Paint booth protection products — such as floor paper and Booth Shield® peelable booth coatings from Global Finishing Solutions® (GFS) — are a simple way to protect your booth surfaces and prevent overspray buildup. Once soiled, these products can be quickly removed and reapplied. Another paint booth floor product that helps to trap dust and overspray is the PIG® Grippy® Adhesive Mat. This durable, padded mat can be vacuumed daily to remove contaminants.
Paint Booth Filter Changing
One of the critical tasks in your maintenance schedule is regular filter changing. Filters should be changed regularly to ensure your paint booth continues to run properly and to prevent damage to the fan and other booth components. Clogged filters also slow airflow, allowing dirt and dust to collect in the paint booth.
When determining how often to change your paint booth filters, look at your booth’s work hours, as workload may change from week to week or season to season. Depending on your paint booth and filter, exhaust filters should be replaced at around 50 to 70 paint jobs, or when indicated by the manometer.
In addition to intake and exhaust filters, you may also have filters in your air heater, control panel or accelerated curing systems, such as AdvanceCure®. Make sure that you have identified all of the areas in your paint booth where you have filters and continually monitor and replace them as needed.
When it comes to replacing paint booth filters, make sure that the filter media completely covers the intake filter rack and the exhaust chamber or diffuser trays. Also, do not peel back corners of the filters to allow air to flow through when the filters are loaded. Both of these practices can result in damage to the booth’s exhaust.
Service & Preventative Maintenance Programs
An easy way to stick to a regular maintenance schedule and ensure your paint booth stays in peak condition is to take advantage of preventative maintenance and service programs offered by paint booth manufacturers, such as Global Finishing Solutions or your local distributor.
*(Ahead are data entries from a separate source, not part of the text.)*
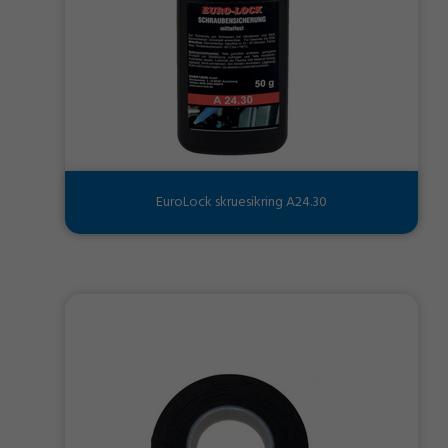
EuroLock skruesikring A24.30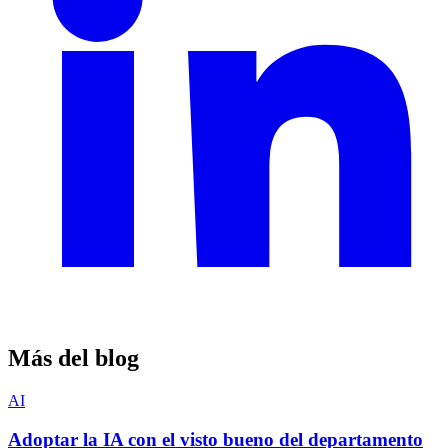
Más del blog
AI
Adoptar la IA con el visto bueno del departamento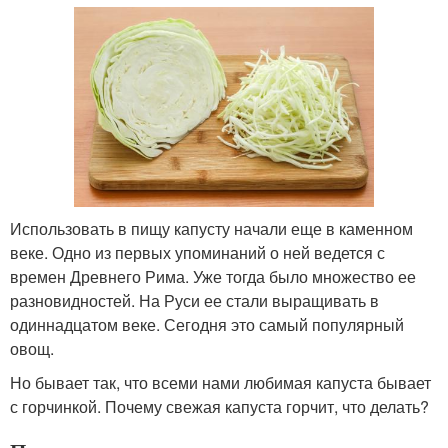
Использовать в пищу капусту начали еще в каменном
веке. Одно из первых упоминаний о ней ведется с
времен Древнего Рима. Уже тогда было множество ее
разновидностей. На Руси ее стали выращивать в
одиннадцатом веке. Сегодня это самый популярный
овощ.
Но бывает так, что всеми нами любимая капуста бывает
с горчинкой. Почему свежая капуста горчит, что делать?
These programs can be customized to your needs and may include just-in-time filter replenishment and replacement, paint booth cleaning, peelable booth coating application, complete diagnostic checks and emergency service.
Some programs also include weekend and after-hours service to fit within your shop’s schedule and reduce downtime. Preventative maintenance programs can save your business a significant amount of time, hassle and costly repairs down the road.
In addition to protecting your employees and facility, routine cleaning and maintenance of your paint booth will ensure it lasts for many years to come. A small investment in time and replacement filters now will result in long-term savings of costly repairs or even booth replacement.